• **Instructions for the task**
Lines of the listing that contain "корм" need to be copied.

• **Study material**
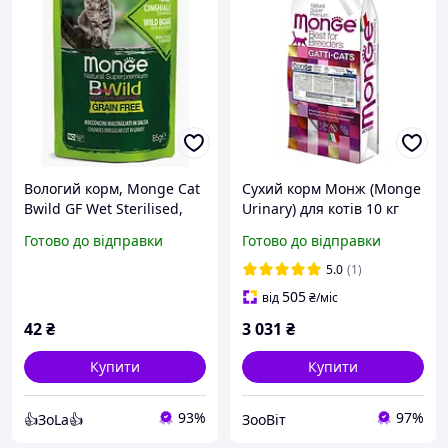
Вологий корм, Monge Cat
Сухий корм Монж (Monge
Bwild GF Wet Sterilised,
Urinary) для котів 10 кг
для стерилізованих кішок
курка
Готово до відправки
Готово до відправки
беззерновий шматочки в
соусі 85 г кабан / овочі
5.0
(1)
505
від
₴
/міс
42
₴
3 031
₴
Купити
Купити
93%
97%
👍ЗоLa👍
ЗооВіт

--

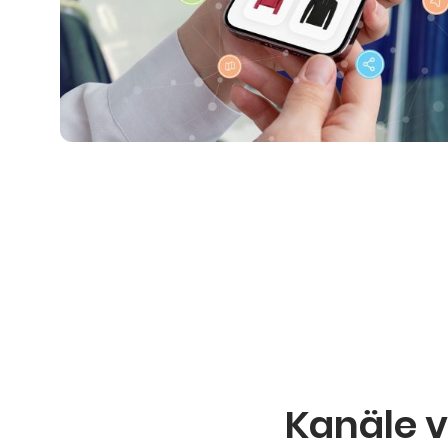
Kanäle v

• **Answer section**
Вологий корм, Monge Cat
Сухий корм Монж (Monge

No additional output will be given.